If you or a loved one are a victim of domestic violence, contact the National Domestic Violence Hotline at 1-800-799-7233 for confidential assistance from trained advocates. If you are in immediate danger, call 911. For more mental health resources, see our National Helpline Database.
Child Abuse
These are some examples of what mental abuse of children can look like:
Criticizing the child constantly
Blaming the child for problems
Talking down to the child and humiliating them
Threatening to abandon the child or hurt them
Failing to provide a safe and stable environment for the child
Exposing the child to severe abuse or violence among family members
Neglecting the child and showing no concern for them
Child abuse can sometimes be hard to detect, making it hard for people to recognize it and help the child.
Children who grow up in abusive or violent households may believe that it’s a normal way for family members to treat each other and in turn display abusive and violent tendencies in school or in intimate relationships as adults.
If you are a victim of child abuse or know someone who might be, call or text the Childhelp National Child Abuse Hotline at 1-800-422-4453 to speak with a professional crisis counselor.
Impact of Mental Abuse
Being in abusive situation can cause you to:
Feel helpless and powerless
Be scared and afraid of upsetting your abuser
Feel guilty and ashamed
Feel stressed and overwhelmed
Feel useless and unwanted
Lack confidence in yourself
Feel used, manipulated, or controlled
Question your reality and your memory of events
Alter your behavior in order to keep the peace and avoid upsetting them, a response known as fawning
Mental abuse can affect your self-esteem, concentration, stress levels, ability to sleep, mood, and ability to function. In the long run, it can lead to physical and mental health problems, such as depression, anxiety, and chronic pain.
Signs of Mental Abuse
These are some of the signs that someone is being emotionally abused:
Being extremely agitated or upset
Withdrawing and refusing to communicate or respond
Acting scared or nervous around certain people
Displaying unusual behaviors generally associated with dementia, such as rocking, biting, or sucking
Signs Your Child May Be Struggling With Mental Health Issues
Coping With Mental Abuse
These are some strategies that can help you if you are or have been in an abusive situation:
Seek help and support: Victims of abuse are often too scared or ashamed to tell others about the abuse. However, it’s important to reach out to a friend, family member, therapist, or organization that can offer help, support, or protection.

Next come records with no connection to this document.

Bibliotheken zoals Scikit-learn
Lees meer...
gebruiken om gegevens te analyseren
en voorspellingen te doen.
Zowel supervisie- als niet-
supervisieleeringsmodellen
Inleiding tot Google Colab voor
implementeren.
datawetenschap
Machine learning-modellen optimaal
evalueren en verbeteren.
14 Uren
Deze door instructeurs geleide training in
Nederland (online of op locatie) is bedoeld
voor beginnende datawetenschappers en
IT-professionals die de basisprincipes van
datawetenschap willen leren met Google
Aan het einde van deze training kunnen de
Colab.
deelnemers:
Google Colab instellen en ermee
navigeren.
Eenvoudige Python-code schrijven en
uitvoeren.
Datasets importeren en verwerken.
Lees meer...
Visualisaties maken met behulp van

Write down your experiences: Abusers often gaslight their victims and make them doubt their reality. It can be helpful to write down your version of events so you have a record of what really happened.

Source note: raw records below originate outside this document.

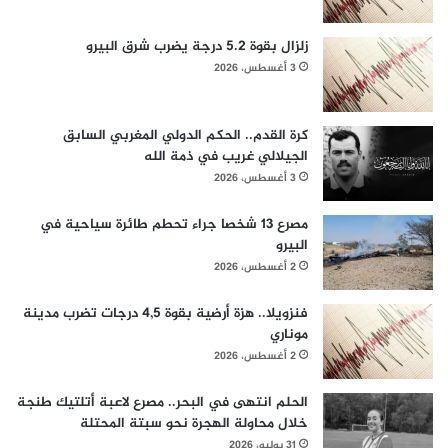
زلزال بقوة 5.2 درجة يضرب شرق البيرو
3 أغسطس، 2026
كرة القدم.. الحكم الدولي المغربي السابق
الجيلالي غريب في ذمة الله
3 أغسطس، 2026
مصرع 13 شخصا جراء تحطم طائرة سياحية في
البيرو
2 أغسطس، 2026
فنزويلا.. هزة أرضية بقوة 4,5 درجات تضرب مدينة
موناري
2 أغسطس، 2026
الحلم انتهى في البحر.. مصرع لاعبة أتلتيك طنجة
خلال محاولة الهجرة نحو سبتة المحتلة
31 يوليو، 2026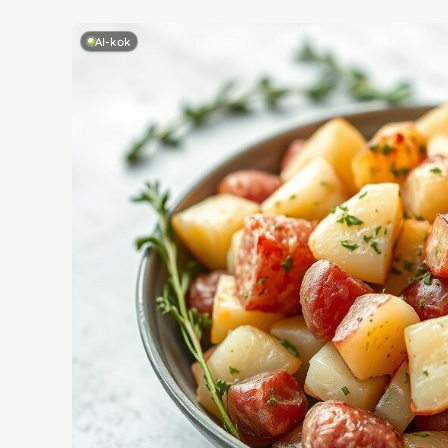
AI-kok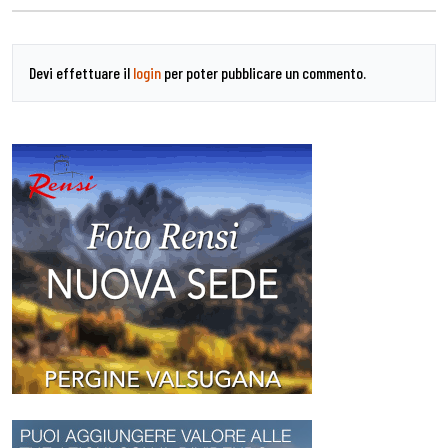
Devi effettuare il
login
per poter pubblicare un commento.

Don’t blame yourself: You may blame yourself for what happened to you or think that you did something to cause it or deserve it, but you need to remember that if someone has abused you, it’s their fault and not yours. Remind yourself of this fact over and over again if you need to.

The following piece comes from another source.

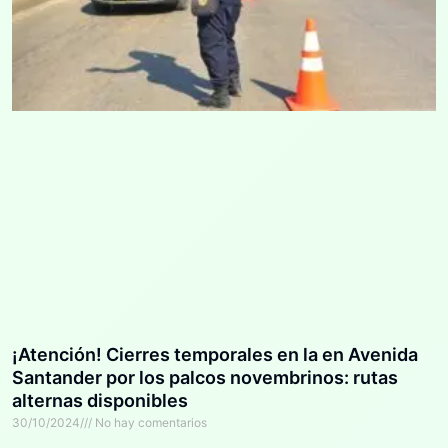
¡Atención! Cierres temporales en la en Avenida
Santander por los palcos novembrinos: rutas
alternas disponibles
30/10/2024
No hay comentarios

Refuse to engage your abuser: If you are in a situation where you need to interact with your abuser, step back and refuse to engage with them on any level.
Recognize unhealthy patterns: If you have grown up in an abusive home or been in an abusive relationship, emotionally abusive behaviors may seem normal to you and you may seek them out or perpetuate them in other relationships. It’s important to break the cycle by recognizing unhealthy patterns and working toward healthier relationships with mutual trust, respect, affection, and independent agency.